Weiss points out, "The NERC CIPs would not have prevented a Stuxnet-style attack on our power industry critical infrastructure."
So What Do We Do?
Dow's Cosman says the best way to incorporate security into functional safety is to adopt the ISA99 standard. Cusimano agrees. "We recommend starting with a control system security assessment or gap analysis," at the same time you update your safety HAZOP. "Your analysis should be based on relevant standards and best practices such as ISA99. The next step is to perform detailed risk analysis or threat modeling to understand the highest risk vulnerabilities."
Here is where the two analyses should merge. In an operating process plant, the highest-risk vulnerabilities have little to do with the data in the servers or the plant manager's emails. These vulnerabilities are in the control system and the safety instrumented system, which, if compromised, could shut down the plant, or worse. As the Stuxnet malware proved, this kind of attack doesn't have to come through the network. There were apparently several attack vectors, but the most significant one for Stuxnet was a targeted "candy drop" of infected USB memory sticks in the parking lot of the plant. Users bypassed any network security measures and plugged the USB sticks directly into the engineering workstations and the process control computers.
A Functional Security Analysis
Weiss talks about how to do a functional security analysis. "A functional security analysis requires senior management buy-in to be successful."
Then, he says, do a detailed assessment of what needs to be done to beef up your ICS security that has been documented as such. That means, find out what measures and systems you think you have in place.
Next, determine what you actually have, not what you think is there. When such assessments have been done, hidden, forgotten modem connections into the control system often turn up. The recently increasing usage of smart phones and tablets needs to be considered as both a safety and a security issue, too.
Next, Weiss says, you have to determine what is connected to what and how. Only then will you be clear what the potential cyber issues are.
Then you need to determine how secure you really are. That means finding out if known security issues, such as patching, have been addressed within the context of equipment availability. If plant conditions do not allow for security implementation, determine what work-arounds have been implemented, so you can continue to operate with insecure equipment.
Weiss says that you have to recognize that plants will be hit. You have to develop a recovery plan. This is where ISA106, Procedural Automation for Continuous Process Operations, intersects ISA84 and ISA99.

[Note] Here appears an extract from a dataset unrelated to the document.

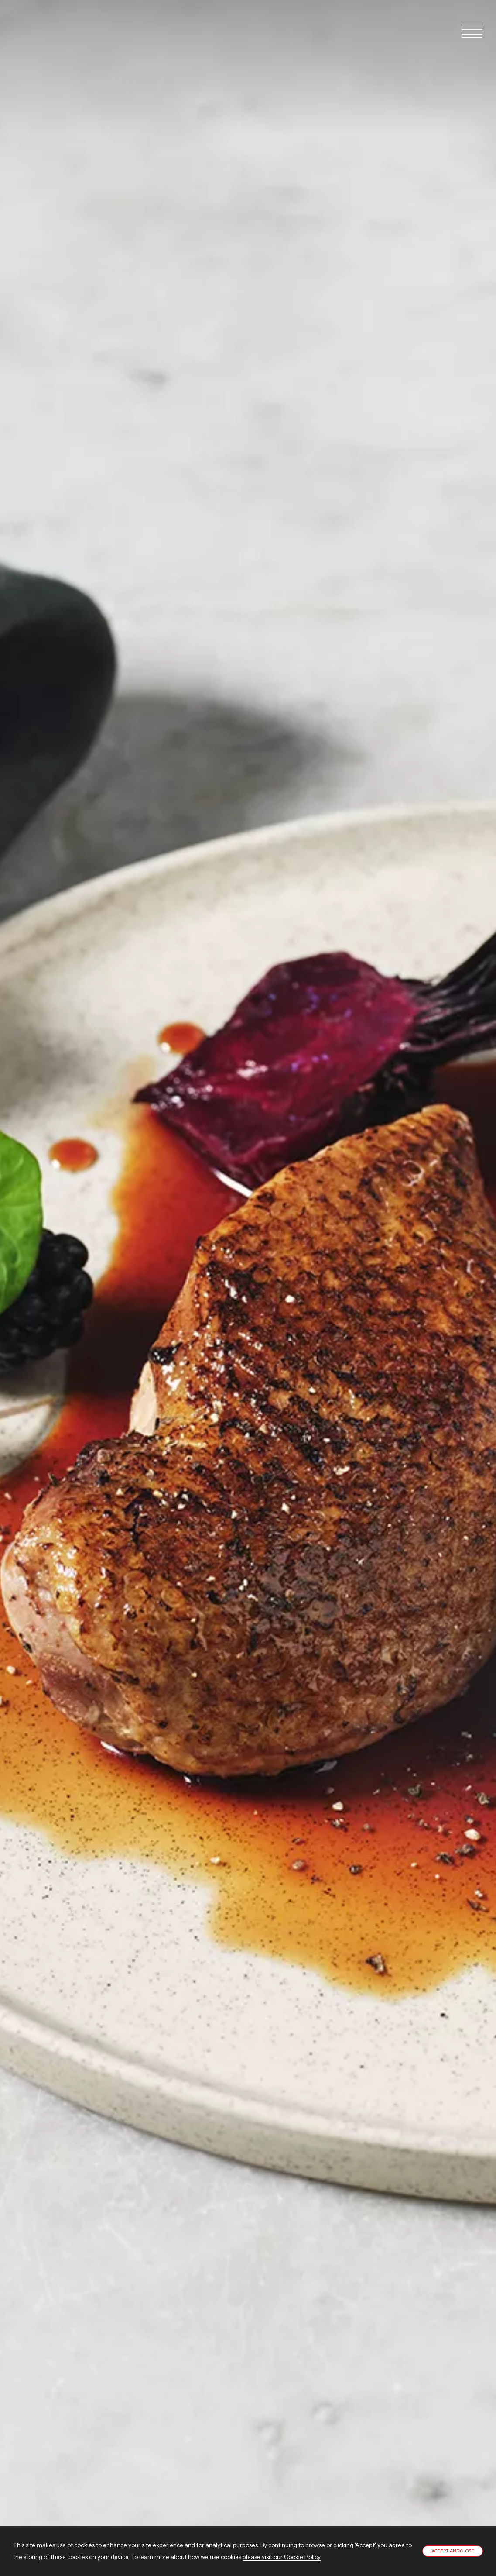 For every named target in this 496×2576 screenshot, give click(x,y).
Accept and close (452, 2550)
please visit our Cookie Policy (282, 2556)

Finally, ask the many-billion-dollar question: What probability would you assign to a successful cyber attack on a process plant? In other words, how worried should you be, and how much money and manpower should you throw at this problem?
Weiss succinctly responds, "There have been more than 200 actual control system cyber incidents to date (malicious or unintentional). There have been successful cyber attacks on process facilities (more than just Stuxnet). Risk is frequency times consequence. Since there are minimal control system cyber forensics and minimal information sharing, the probability is difficult to estimate, but since you can expect to have cyber-related issues eventually, the probability should be 1!"